In the following, \(| c > d |\) denotes the number of voters who strictly prefer candidate c to d. We need:

\[\begin{split}| \text{sincere voters for whom } w > d | \leq \frac{n_s + n_m}{2}.\end{split}\]

I.e.:

\[\begin{split}| \text{non } c > w \text{ and } w > d | \leq \frac{| \text{non } c > w | + n_m}{2}.\end{split}\]

I.e.:

\[\begin{split}n_m \geq 2 \cdot | \text{non } c > w \text{ and } w > d | - | \text{non } c > w |.\end{split}\]

One candidate d is enough, so:

threshold_c_prevents_w_Condorcet_ut_abs[c, w] \(= 2 \cdot \min_{d \neq w} |w \geq c \text{ and } w > d| - |w \geq c|\).
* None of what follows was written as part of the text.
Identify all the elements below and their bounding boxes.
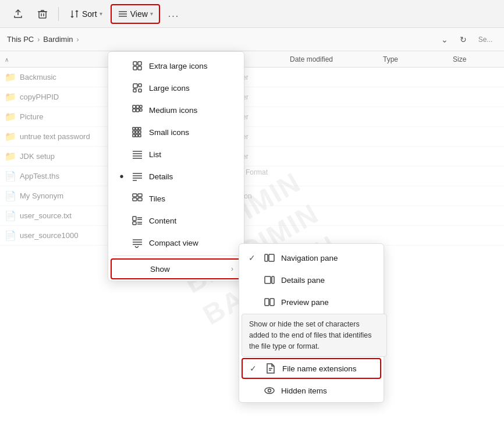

If this result is negative, it means that even without c-manipulators, w is not a Condorcet winner. In that case, threshold is set to 0 instead.

total_utility_c

1d array of floats. total_utility_c[c] is the total utility for candidate c (i.e. the sum of c‘s column in matrix preferences_ut).

total_utility_max

Float. total_utility_max is the maximum of total_utility_c.

total_utility_mean

Float. total_utility_mean is the mean of total_utility_c.

total_utility_min

Float. total_utility_min is the minimum of total_utility_c.

total_utility_std

Float. total_utility_std is the standard deviation of total_utility_c.

v_has_same_ordinal_preferences_as_previous_voter

1d array of booleans. v_has_same_ordinal_preferences_as_previous_voter[v] is True iff voter v has the same preference strict order (row in preferences_rk) and the same preference weak order (row in preferences_borda_ut) as voter v-1.

By convention, it is False for voter 0.

weak_condorcet_winners

1d array of booleans. weak_condorcet_winners[c] is True iff candidate c is a weak Condorcet winner, i.e. iff no candidate d has a relative victory against c (in the sense of matrix_victories_ut_rel).